Museen als Akteure des gesellschaftlichen Wandels: Was ist wirklich wichtig?

Aktualisiert: vor 7 Tagen

«Museums have the power to change the world around us!» Der Leitsatz der 26. Generalkonferenz von ICOM im August 2022 bringt es auf den Punkt: Museen sind integrale Bestandteile der Gesellschaft und Akteure für positive Veränderungen in ihrer Umgebung. Mit der Einforderung von Zugänglichkeit, Inklusion, Diversität und Partizipation in der neuen ICOM-Definition erhalten Museen konkrete Handlungsanweisungen und Ergebnisziele, wie sie ihre gesellschaftliche Relevanz erreichen und einen Beitrag zur Kohäsion leisten können.


Umfrage bei Museumsfachleuten

Welche Faktoren sind für diese Changeprozesse aus der Sicht von Museumsfachleuten am wichtigsten? Um Antworten darauf zu finden, habe ich im Herbst 2023 eine standardisierte Online-Umfrage im Rahmen einer Forschungsarbeit an der Berner Fachhochschule BFH durchgeführt. Die Einschätzung der 74 Teilnehmenden - mehrheitlich aus der deutschsprachigen Schweiz - geben Hinweise auf die Prioritäten und Herausforderungen, die Museen helfen, ihre gesellschaftliche Rolle ernst zu nehmen. Dieser Beitrag fasst die wichtigsten Erkenntnisse zusammen.

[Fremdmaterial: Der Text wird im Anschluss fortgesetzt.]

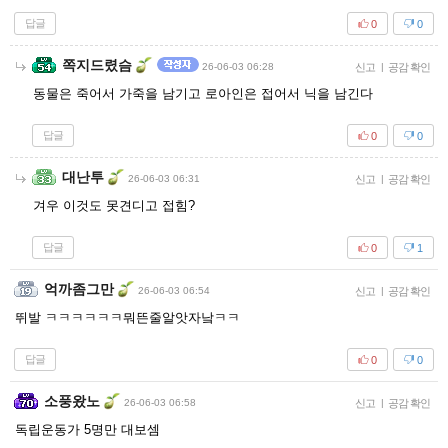
답글
0
0
쪽지드렸슴
26-06-03 06:28
신고
|
공감 확인
동물은 죽어서 가죽을 남기고 로아인은 접어서 닉을 남긴다
답글
0
0
대난투
26-06-03 06:31
신고
|
공감 확인
겨우 이것도 못견디고 접힘?
답글
0
1
억까좀그만
26-06-03 06:54
신고
|
공감 확인
뛰발 ㅋㅋㅋㅋㅋㅋ뭐뜬줄알앗자낰ㅋㅋ
답글
0
0
소풍왔노
26-06-03 06:58
신고
|
공감 확인
독립운동가 5명만 대보셈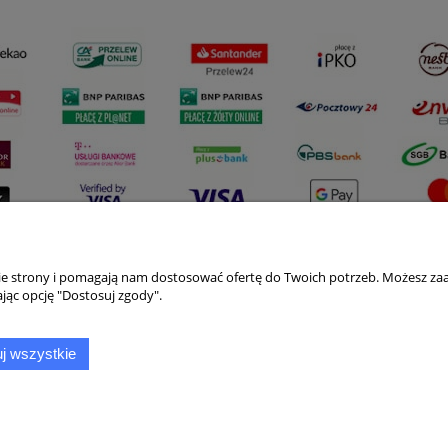
nie strony i pomagają nam dostosować ofertę do Twoich potrzeb. Możesz zaa
Płatności i dostawa
Informacje
jąc opcję "Dostosuj zgody".
Formy płatności
Polityka prywatno
j wszystkie
Czas i koszty dostawy
Jak kupować?
Czas realizacji zamówienia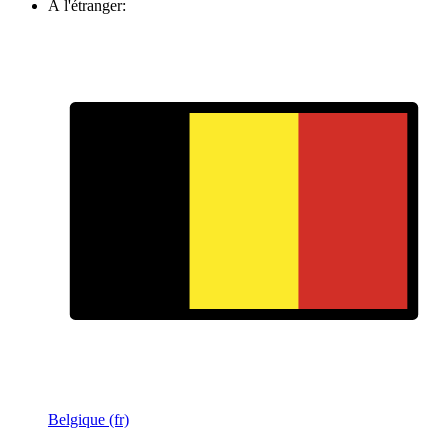
À l'étranger:
Belgique (fr)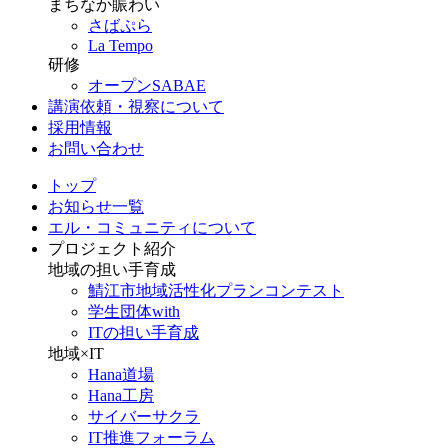
まちなか賑わい
さばぷら
La Tempo
研修
オープンSABAE
講演依頼・視察について
採用情報
お問い合わせ
トップ
お知らせ一覧
エル・コミュニティについて
プロジェクト紹介
地域の担い手育成
鯖江市地域活性化プランコンテスト
学生団体with
ITの担い手育成
地域×IT
Hana道場
Hana工房
サイバーサクラ
IT推進フォーラム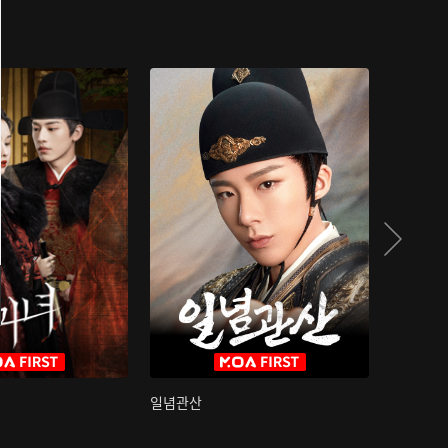
일념관산
국색방화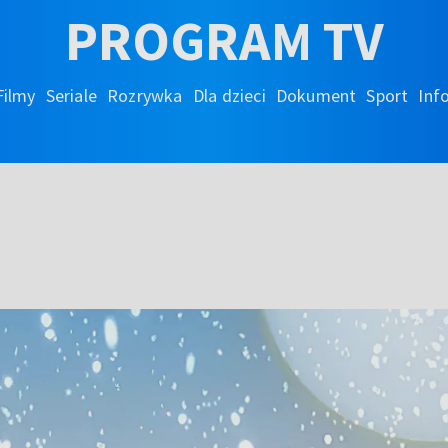
PROGRAM TV
Filmy
Seriale
Rozrywka
Dla dzieci
Dokument
Sport
Inf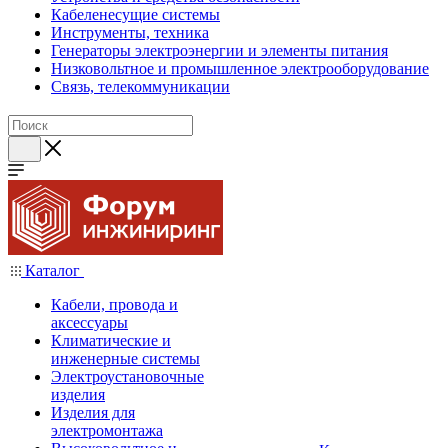
Кабеленесущие системы
Инструменты, техника
Генераторы электроэнергии и элементы питания
Низковольтное и промышленное электрооборудование
Связь, телекоммуникации
Каталог
Кабели, провода и
аксессуары
Климатические и
инженерные системы
Электроустановочные
изделия
Изделия для
электромонтажа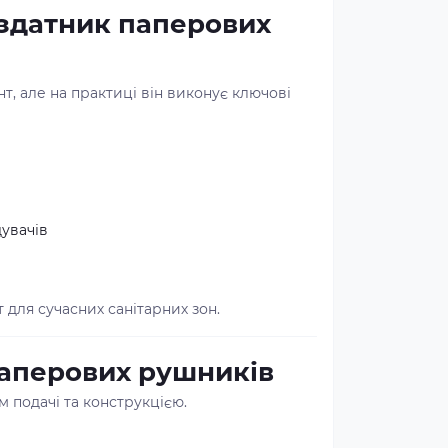
оздатник паперових
, але на практиці він виконує ключові
увачів
для сучасних санітарних зон.
паперових рушників
м подачі та конструкцією.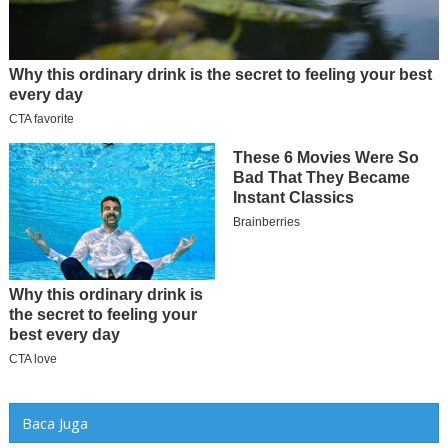
Baca Juga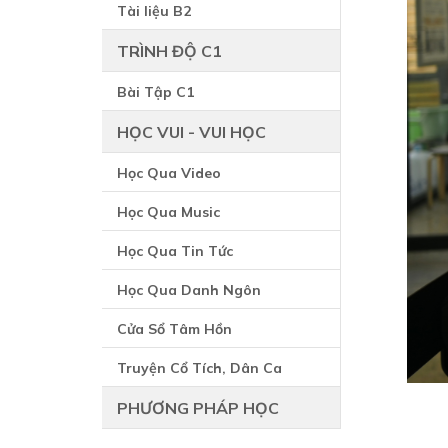
Tài liệu B2
TRÌNH ĐỘ C1
Bài Tập C1
HỌC VUI - VUI HỌC
Học Qua Video
Học Qua Music
Học Qua Tin Tức
Học Qua Danh Ngôn
Cửa Sổ Tâm Hồn
Truyện Cổ Tích, Dân Ca
PHƯƠNG PHÁP HỌC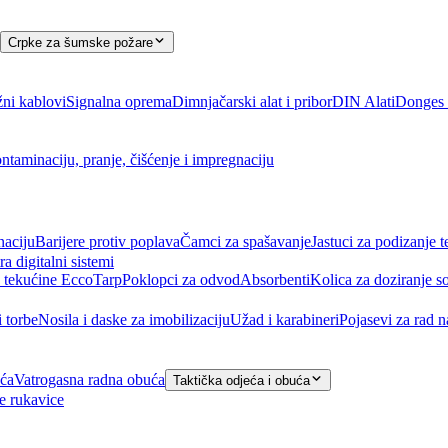
Crpke za šumske požare
ni kablovi
Signalna oprema
Dimnjačarski alat i pribor
DIN Alati
Donges a
ntaminaciju, pranje, čišćenje i impregnaciju
naciju
Barijere protiv poplava
Čamci za spašavanje
Jastuci za podizanje t
ra digitalni sistemi
 tekućine EccoTarp
Poklopci za odvod
Absorbenti
Kolica za doziranje s
i torbe
Nosila i daske za imobilizaciju
Užad i karabineri
Pojasevi za rad 
eća
Vatrogasna radna obuća
Taktička odjeća i obuća
e rukavice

In meiner Masterarbeit beschäftigte ich mich mit einem Wirkungsmodell, das aufzeigt, wie sich Museen zu sozialeren Orten entwickeln können. Dazu habe ich Zielsetzungen (Outcomes) für die neuen Konzepte Inklusion, Diversität und Partizipation definiert, welche die unterschiedlichen Aufgaben im Museumsbetrieb berücksichtigen. Die Kriterien für die Outcomes habe ich aus Fachtexten der «New Museology» und der «Soziomuseologie» hergeleitet. Zentral war die Resolution der 38. UNESCO-Generalkonferenz 2015 in Paris, welche als Grundlage für die neue ICOM-Definition diente (UNESCO, 2015). Diese Outcomes habe ich in der Umfrage den beteiligten Museumsfachleuten nach ihrer Wichtigkeit beurteilen lassen.


Diagramm mit Skala von 1-10.  Der Wert 8 erhält mit 22 Nennungen am meisten Stimmen.
Diagramm zur Einschätzung der ICOM-Definition (N=74) © Sara Stocker Steinke

Doch wie wichtig ist die Definition für Museumsfachleute in der Deutschsprachigen Schweiz überhaupt? Die Umfrage zeigte, dass 65 % der befragten Personen sie als sehr wichtige Leitlinie für ihre Arbeit im Museum einschätzen (Werte zwischen 8-10). 25 % beurteilen sie als einigermassen wichtig (Werte zwischen 4-7) und weniger als 10 % halten sie als wenig wichtig (Werte zwischen 1-3).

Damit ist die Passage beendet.